> Required work:
A precise reproduction of every record below is needed, minus the pictures.

> Exercise data:
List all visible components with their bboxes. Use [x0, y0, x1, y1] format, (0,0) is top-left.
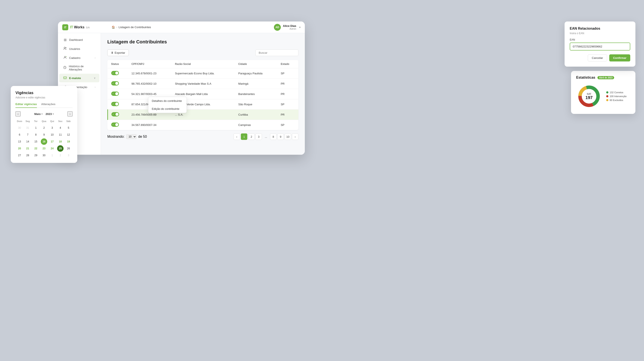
- cal-day-2-2[interactable]: 15: [33, 138, 39, 145]
- export-button[interactable]: ⬇ Exportar: [107, 50, 129, 56]
- toggle-5[interactable]: ✓: [111, 123, 119, 127]
- breadcrumb-home-icon[interactable]: 🏠: [112, 26, 115, 29]
- cal-day-1-4[interactable]: 10: [49, 132, 56, 138]
- user-avatar: AD: [274, 24, 281, 31]
- context-menu-item-detalhes[interactable]: Detalhes do contribuinte: [148, 97, 186, 105]
- page-prev-button[interactable]: ‹: [234, 133, 240, 140]
- cal-day-3-2[interactable]: 22: [33, 145, 39, 152]
- modal-subtitle: Insira o EAN: [570, 32, 630, 35]
- cal-day-1-3[interactable]: 9: [41, 132, 47, 138]
- table-row[interactable]: ✓12.345.678/0001-23Supermercado Econo Bu…: [108, 68, 298, 79]
- sidebar-item-cadastro[interactable]: Cadastro ›: [59, 54, 100, 62]
- page-next-button[interactable]: ›: [292, 133, 298, 140]
- cal-day-4-1[interactable]: 28: [24, 152, 31, 159]
- main-content: ⊞ Dashboard Usuários Cadastro ›: [58, 33, 305, 155]
- logo-works: Works: [73, 25, 84, 29]
- cal-day-1-6[interactable]: 12: [65, 132, 72, 138]
- page-3-button[interactable]: 3: [256, 133, 262, 140]
- page-1-button[interactable]: 1: [241, 133, 247, 140]
- cal-header-ter: Ter: [32, 119, 40, 123]
- vigencias-title: Vigências: [16, 91, 72, 95]
- col-cidade: Cidade: [235, 60, 277, 68]
- cal-day-2-5[interactable]: 18: [57, 138, 64, 145]
- cal-day-4-0[interactable]: 27: [16, 152, 23, 159]
- breadcrumb: 🏠 › Listagem de Contribuintes: [105, 26, 274, 29]
- cal-prev-button[interactable]: ‹: [16, 111, 20, 117]
- legend-label-1: 100 Intervenção: [610, 95, 626, 98]
- cal-day-1-1[interactable]: 7: [24, 132, 31, 138]
- cal-month-select[interactable]: Maio ▾: [34, 112, 43, 116]
- toggle-2[interactable]: ✓: [111, 92, 119, 96]
- cancel-button[interactable]: Cancelar: [588, 54, 607, 62]
- tab-alteracoes[interactable]: Alterações: [41, 103, 56, 108]
- cal-day-4-3[interactable]: 30: [41, 152, 47, 159]
- cal-day-0-0[interactable]: 30: [16, 125, 23, 131]
- sidebar-label-cadastro: Cadastro: [69, 56, 80, 60]
- modal-actions: Cancelar Confirmar: [570, 54, 630, 62]
- toggle-3[interactable]: ✓: [111, 102, 119, 106]
- cal-day-4-4[interactable]: 1: [49, 152, 56, 159]
- cal-day-0-6[interactable]: 5: [65, 125, 72, 131]
- per-page-select[interactable]: 10 25 50: [126, 134, 136, 139]
- cal-week-2: 13141516171819: [16, 138, 72, 145]
- page-8-button[interactable]: 8: [270, 133, 276, 140]
- historico-icon: [63, 66, 67, 70]
- cal-day-2-0[interactable]: 13: [16, 138, 23, 145]
- cal-day-0-2[interactable]: 1: [33, 125, 39, 131]
- cal-day-1-0[interactable]: 6: [16, 132, 23, 138]
- cal-day-3-3[interactable]: 23: [41, 145, 47, 152]
- cal-day-3-5[interactable]: 25: [57, 145, 64, 152]
- sidebar-item-emalote[interactable]: E-malote ∨: [59, 74, 100, 82]
- user-menu-chevron-icon[interactable]: ▾: [299, 26, 300, 29]
- legend-item-1: 100 Intervenção: [606, 95, 626, 98]
- cal-day-1-5[interactable]: 11: [57, 132, 64, 138]
- cal-day-4-6[interactable]: 3: [65, 152, 72, 159]
- showing-label: Mostrando:: [107, 135, 124, 139]
- cal-day-2-1[interactable]: 14: [24, 138, 31, 145]
- user-name: Alice Dias: [283, 24, 296, 28]
- cal-day-4-5[interactable]: 2: [57, 152, 64, 159]
- page-2-button[interactable]: 2: [248, 133, 254, 140]
- search-input[interactable]: [256, 50, 298, 56]
- cal-day-2-4[interactable]: 17: [49, 138, 56, 145]
- toggle-0[interactable]: ✓: [111, 71, 119, 75]
- page-10-button[interactable]: 10: [285, 133, 291, 140]
- sidebar-label-usuarios: Usuários: [69, 47, 80, 51]
- toggle-4[interactable]: ✓: [112, 112, 119, 117]
- context-menu-item-edicao[interactable]: Edição do contribuinte: [148, 105, 186, 113]
- table-row[interactable]: ✓54.321.987/0003-45Atacado Bargain Mall …: [108, 89, 298, 99]
- cal-year-select[interactable]: 2023 ▾: [46, 112, 54, 116]
- col-status: Status: [108, 60, 128, 68]
- cal-next-button[interactable]: ›: [68, 111, 72, 117]
- table-row[interactable]: ✓87.654.321/0004-67Mercado Verde Campo L…: [108, 99, 298, 110]
- cell-estado-0: SP: [277, 68, 298, 79]
- sidebar-item-usuarios[interactable]: Usuários: [59, 45, 100, 53]
- cell-cidade-5: Campinas: [235, 120, 277, 130]
- cal-day-0-5[interactable]: 4: [57, 125, 64, 131]
- table-row[interactable]: ✓23.456.789/0005-89... S.A.CuritibaPR: [108, 110, 298, 120]
- page-9-button[interactable]: 9: [277, 133, 284, 140]
- cal-day-0-3[interactable]: 2: [41, 125, 47, 131]
- table-row[interactable]: ✓34.567.890/0007-34CampinasSP: [108, 120, 298, 130]
- sidebar-item-dashboard[interactable]: ⊞ Dashboard: [59, 36, 100, 44]
- cal-day-3-4[interactable]: 24: [49, 145, 56, 152]
- tab-editar-vigencias[interactable]: Editar vigências: [16, 103, 37, 108]
- cal-day-4-2[interactable]: 29: [33, 152, 39, 159]
- vigencias-tabs: Editar vigências Alterações: [16, 103, 72, 108]
- toggle-1[interactable]: ✓: [111, 81, 119, 86]
- cal-day-1-2[interactable]: 8: [33, 132, 39, 138]
- cal-day-0-1[interactable]: 31: [24, 125, 31, 131]
- cal-day-2-6[interactable]: 19: [65, 138, 72, 145]
- table-row[interactable]: ✓98.765.432/0002-10Shopping Variedade Ma…: [108, 79, 298, 89]
- confirm-button[interactable]: Confirmar: [609, 54, 630, 62]
- cal-day-3-6[interactable]: 26: [65, 145, 72, 152]
- svg-text:IT: IT: [64, 26, 66, 29]
- sidebar-item-historico[interactable]: Histórico de Alterações: [59, 63, 100, 73]
- ean-input[interactable]: [570, 43, 630, 51]
- cal-day-3-1[interactable]: 21: [24, 145, 31, 152]
- cal-day-3-0[interactable]: 20: [16, 145, 23, 152]
- logo-it: IT: [70, 25, 73, 29]
- cal-day-0-4[interactable]: 3: [49, 125, 56, 131]
- cell-status-3: ✓: [108, 99, 128, 110]
- cal-day-2-3[interactable]: 16: [41, 138, 47, 145]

> Answer box:
List all visible components with their bboxes. Use [x0, y0, x1, y1] format, (0,0) is top-left.
- cal-day-2-2[interactable]: 15: [33, 138, 39, 145]
- export-button[interactable]: ⬇ Exportar: [107, 50, 129, 56]
- toggle-5[interactable]: ✓: [111, 123, 119, 127]
- breadcrumb-home-icon[interactable]: 🏠: [112, 26, 115, 29]
- cal-day-1-4[interactable]: 10: [49, 132, 56, 138]
- user-avatar: AD: [274, 24, 281, 31]
- context-menu-item-detalhes[interactable]: Detalhes do contribuinte: [148, 97, 186, 105]
- page-prev-button[interactable]: ‹: [234, 133, 240, 140]
- cal-day-3-2[interactable]: 22: [33, 145, 39, 152]
- modal-subtitle: Insira o EAN: [570, 32, 630, 35]
- cal-day-1-3[interactable]: 9: [41, 132, 47, 138]
- table-row[interactable]: ✓12.345.678/0001-23Supermercado Econo Bu…: [108, 68, 298, 79]
- sidebar-item-cadastro[interactable]: Cadastro ›: [59, 54, 100, 62]
- page-next-button[interactable]: ›: [292, 133, 298, 140]
- cal-day-4-1[interactable]: 28: [24, 152, 31, 159]
- main-content: ⊞ Dashboard Usuários Cadastro ›: [58, 33, 305, 155]
- logo-works: Works: [73, 25, 84, 29]
- cal-day-1-6[interactable]: 12: [65, 132, 72, 138]
- page-3-button[interactable]: 3: [256, 133, 262, 140]
- page-1-button[interactable]: 1: [241, 133, 247, 140]
- cal-header-ter: Ter: [32, 119, 40, 123]
- vigencias-title: Vigências: [16, 91, 72, 95]
- col-cidade: Cidade: [235, 60, 277, 68]
- cal-day-2-5[interactable]: 18: [57, 138, 64, 145]
- cal-day-4-0[interactable]: 27: [16, 152, 23, 159]
- breadcrumb: 🏠 › Listagem de Contribuintes: [105, 26, 274, 29]
- cal-prev-button[interactable]: ‹: [16, 111, 20, 117]
- legend-label-1: 100 Intervenção: [610, 95, 626, 98]
- cal-day-1-1[interactable]: 7: [24, 132, 31, 138]
- cal-month-select[interactable]: Maio ▾: [34, 112, 43, 116]
- toggle-2[interactable]: ✓: [111, 92, 119, 96]
- cancel-button[interactable]: Cancelar: [588, 54, 607, 62]
- tab-alteracoes[interactable]: Alterações: [41, 103, 56, 108]
- cal-day-4-3[interactable]: 30: [41, 152, 47, 159]
- cal-day-0-0[interactable]: 30: [16, 125, 23, 131]
- sidebar-label-cadastro: Cadastro: [69, 56, 80, 60]
- modal-actions: Cancelar Confirmar: [570, 54, 630, 62]
- toggle-3[interactable]: ✓: [111, 102, 119, 106]
- cal-day-4-4[interactable]: 1: [49, 152, 56, 159]
- cal-day-0-6[interactable]: 5: [65, 125, 72, 131]
- per-page-select[interactable]: 10 25 50: [126, 134, 136, 139]
- cal-week-2: 13141516171819: [16, 138, 72, 145]
- page-8-button[interactable]: 8: [270, 133, 276, 140]
- historico-icon: [63, 66, 67, 70]
- cal-day-2-0[interactable]: 13: [16, 138, 23, 145]
- cal-day-0-2[interactable]: 1: [33, 125, 39, 131]
- cal-day-1-0[interactable]: 6: [16, 132, 23, 138]
- cal-day-3-3[interactable]: 23: [41, 145, 47, 152]
- cal-day-3-5[interactable]: 25: [57, 145, 64, 152]
- sidebar-item-emalote[interactable]: E-malote ∨: [59, 74, 100, 82]
- user-menu-chevron-icon[interactable]: ▾: [299, 26, 300, 29]
- legend-item-1: 100 Intervenção: [606, 95, 626, 98]
- cal-day-1-5[interactable]: 11: [57, 132, 64, 138]
- cal-day-4-6[interactable]: 3: [65, 152, 72, 159]
- showing-label: Mostrando:: [107, 135, 124, 139]
- cal-day-2-1[interactable]: 14: [24, 138, 31, 145]
- user-name: Alice Dias: [283, 24, 296, 28]
- cal-day-4-5[interactable]: 2: [57, 152, 64, 159]
- page-2-button[interactable]: 2: [248, 133, 254, 140]
- search-input[interactable]: [256, 50, 298, 56]
- cal-day-2-4[interactable]: 17: [49, 138, 56, 145]
- toggle-0[interactable]: ✓: [111, 71, 119, 75]
- page-10-button[interactable]: 10: [285, 133, 291, 140]
- sidebar-label-usuarios: Usuários: [69, 47, 80, 51]
- toggle-4[interactable]: ✓: [112, 112, 119, 117]
- context-menu-item-edicao[interactable]: Edição do contribuinte: [148, 105, 186, 113]
- table-row[interactable]: ✓54.321.987/0003-45Atacado Bargain Mall …: [108, 89, 298, 99]
- cal-year-select[interactable]: 2023 ▾: [46, 112, 54, 116]
- col-status: Status: [108, 60, 128, 68]
- cal-next-button[interactable]: ›: [68, 111, 72, 117]
- table-row[interactable]: ✓87.654.321/0004-67Mercado Verde Campo L…: [108, 99, 298, 110]
- cell-estado-0: SP: [277, 68, 298, 79]
- sidebar-item-usuarios[interactable]: Usuários: [59, 45, 100, 53]
- cell-cidade-5: Campinas: [235, 120, 277, 130]
- cal-day-0-5[interactable]: 4: [57, 125, 64, 131]
- table-row[interactable]: ✓23.456.789/0005-89... S.A.CuritibaPR: [108, 110, 298, 120]
- page-9-button[interactable]: 9: [277, 133, 284, 140]
- cal-day-0-3[interactable]: 2: [41, 125, 47, 131]
- table-row[interactable]: ✓34.567.890/0007-34CampinasSP: [108, 120, 298, 130]
- sidebar-item-dashboard[interactable]: ⊞ Dashboard: [59, 36, 100, 44]
- cal-day-3-4[interactable]: 24: [49, 145, 56, 152]
- tab-editar-vigencias[interactable]: Editar vigências: [16, 103, 37, 108]
- cal-day-4-2[interactable]: 29: [33, 152, 39, 159]
- vigencias-tabs: Editar vigências Alterações: [16, 103, 72, 108]
- toggle-1[interactable]: ✓: [111, 81, 119, 86]
- cal-day-1-2[interactable]: 8: [33, 132, 39, 138]
- cal-day-0-1[interactable]: 31: [24, 125, 31, 131]
- cal-day-2-6[interactable]: 19: [65, 138, 72, 145]
- table-row[interactable]: ✓98.765.432/0002-10Shopping Variedade Ma…: [108, 79, 298, 89]
- confirm-button[interactable]: Confirmar: [609, 54, 630, 62]
- cal-day-3-6[interactable]: 26: [65, 145, 72, 152]
- svg-text:IT: IT: [64, 26, 66, 29]
- sidebar-item-historico[interactable]: Histórico de Alterações: [59, 63, 100, 73]
- ean-input[interactable]: [570, 43, 630, 51]
- cal-day-3-1[interactable]: 21: [24, 145, 31, 152]
- cal-day-3-0[interactable]: 20: [16, 145, 23, 152]
- logo-it: IT: [70, 25, 73, 29]
- cal-day-0-4[interactable]: 3: [49, 125, 56, 131]
- cell-status-3: ✓: [108, 99, 128, 110]
- cal-day-2-3[interactable]: 16: [41, 138, 47, 145]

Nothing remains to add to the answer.